DATASET_URL = "https://github.com/cloudtostreet/Sen1Floods11/archive/refs/heads/master.zip"
DATASET_PATH = "dataset/sen1floods11.zip"
DATA_DIR = Path('dataset/Sen1Floods11-master/data')

setup_logging()

In [None]:
def download_dataset(url, save_path):
    logging.info(f"Downloading dataset from {url}")
    if not os.path.exists('dataset'):
        os.makedirs('dataset')
    if not os.path.exists(save_path):
        wget.download(url, save_path)
        print("\nDownload complete!")
    else:
        logging.info("Dataset zip already exists")

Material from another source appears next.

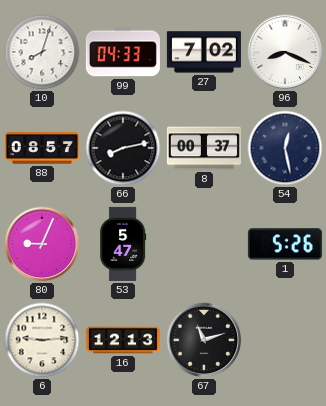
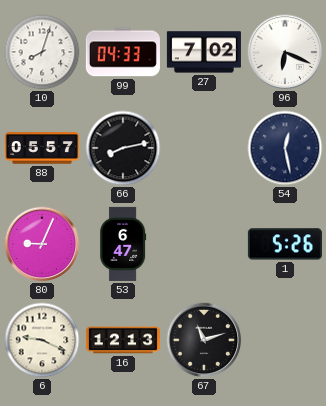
96: 8:19 -> 6:19
88: 08:57 -> 05:57
8: 00:37 -> none
53: 5:47 -> 6:47
6: 9:14 -> 9:19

def extract_dataset(zip_path, extract_path):
    if not os.path.exists(DATA_DIR):
        logging.info("Extracting dataset...")
        with zipfile.ZipFile(zip_path, 'r') as zip_ref:
            zip_ref.extractall(extract_path)
        logging.info("Extraction complete!")
    else:
        logging.info("Dataset already extracted")

def find_images():
    flood_sar = list(DATA_DIR.rglob("*flood*/S1*.tif"))
    nonflood_sar = list(DATA_DIR.rglob("*non_flood*/S1*.tif"))
    flood_masks = list(DATA_DIR.rglob("*flood*/flood_mask*.tif"))
    
    logging.info(f"Found {len(flood_sar)} flood SAR images")
    logging.info(f"Found {len(nonflood_sar)} non-flood SAR images")
    logging.info(f"Found {len(flood_masks)} flood mask images")
    
    return flood_sar, nonflood_sar, flood_masks

In [None]:
def visualize_sample(sar_path, mask_path=None):
    with rasterio.open(sar_path) as src:
        sar_img = src.read(1)
    
    plt.figure(figsize=(12, 6))
    
    plt.subplot(121)
    plt.title('SAR Image')
    plt.imshow(sar_img, cmap='gray')
    
    if mask_path:
        with rasterio.open(mask_path) as src:
            mask = src.read(1)
        plt.subplot(122)
        plt.title('Flood Mask')
        plt.imshow(mask, cmap='binary')
    
    plt.tight_layout()
    plt.show()

In [None]:
# Download and process dataset
try:
    download_dataset(DATASET_URL, DATASET_PATH)
    extract_dataset(DATASET_PATH, 'dataset')
    flood_sar, nonflood_sar, flood_masks = find_images()
    
    # Visualize first flood sample if available
    if flood_sar and flood_masks:
        visualize_sample(str(flood_sar[0]), str(flood_masks[0]))
except Exception as e:
    logging.error(f"Error processing dataset: {str(e)}")
    raise